1

After some discussion on my question about base64 not being safe for Firestore IDs here I would like to know how one can encode a string to a Firestore "safe" Document ID.

Here is the problem:

  • I am login in users via a custom authentication service.
  • That service provides a username that can contain / that are not safe for the firestore document ids as declared here

I asked about the base64 in another question and that is not safe as it contains /

So what could be a safe way to encode that string without loosing the entropy of the username that the external service provides. That means that there could be a username such as dimi/test1 and another as dimitest1 so just stripping out characters is not an option.

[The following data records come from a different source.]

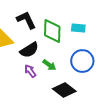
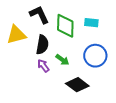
black semicircle: (29, 50) -> (42, 45), turned -48

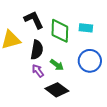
black diamond: (77, 85) -> (57, 90), moved

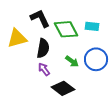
green diamond: (60, 31) -> (66, 29), turned -30
green arrow: (57, 65) -> (72, 61), moved

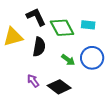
purple arrow: (44, 69) -> (33, 81), moved

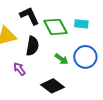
purple arrow: (33, 81) -> (19, 69), moved

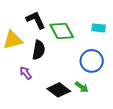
cyan rectangle: (81, 24) -> (99, 28), moved
green arrow: (61, 59) -> (82, 87), moved

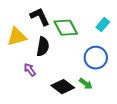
cyan rectangle: (99, 28) -> (103, 25), turned -56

Also since that service has available an open API and my service exposes the document ID's via URLs I would like not to expose the other service usernames via my apps URLS.

Any suggestions?

Jimmy Kane
  • 16,223
  • 11
  • 86
  • 117
  • Can I ask why you want (as user) to generate the ID? Firestore already have a unique safe ID generator and Firebase Auth as well, any of those should give you unique IDs for your necessities. – Ignacio Bustos Jul 07 '20 at 07:19
  • @IgnacioBustos I am adding in a queue items that I need access without quering. So if I can always build the same id I can access that faster and with less reads/writes. Imagine that is an API service / function that gets about 100K calls per day. Does this help? – Jimmy Kane Jul 07 '20 at 08:23
  • @IgnacioBustos Additionally this way I wont every insert a duplicate queue item. The input I get from API calls is : USERNAME/WORKOUTID. – Jimmy Kane Jul 07 '20 at 08:25
  • @IgnacioBustos You can also consider it as a Mapping to each service's users workout. So even if the user on that service updates the info, the same queue item is updated and leter on consumed – Jimmy Kane Jul 07 '20 at 08:26
  • oh, I get that, very expensive to call Firebase for this. So let me assume more things and correct me if not. So 'userID' (A) & 'workoutID' (B) is known, isn't it? in that case, your new relationalDB can be `${userID}${workoutID}` without any slash `/` in it. In case you dont know the IDs beforehand, I have another approach to generate IDs by yourself fast and reliable, but its mandatory to use Node.js for security reasons. Let me know and I will write to you the approach. – Ignacio Bustos Jul 07 '20 at 12:15
  • I added a reply directly in case you need to generate completely the IDshttps://stackoverflow.com/a/62775792/1240074 – Ignacio Bustos Jul 07 '20 at 13:00

3 Answers3

2

Use encodeURI() followed by SHA256. This will constraint the document ID to

Must be valid UTF-8 characters
Must be no longer than 1,500 bytes
Cannot contain a forward slash (/)
Cannot solely consist of a single period (.) or double periods (..)
Cannot match the regular expression __.*__

encodeURI is for valid UTF-8 characters.

SHA256 is fixed length at 256 bits (or 32 bytes) therefore not exceeding 1,500 bytes limit.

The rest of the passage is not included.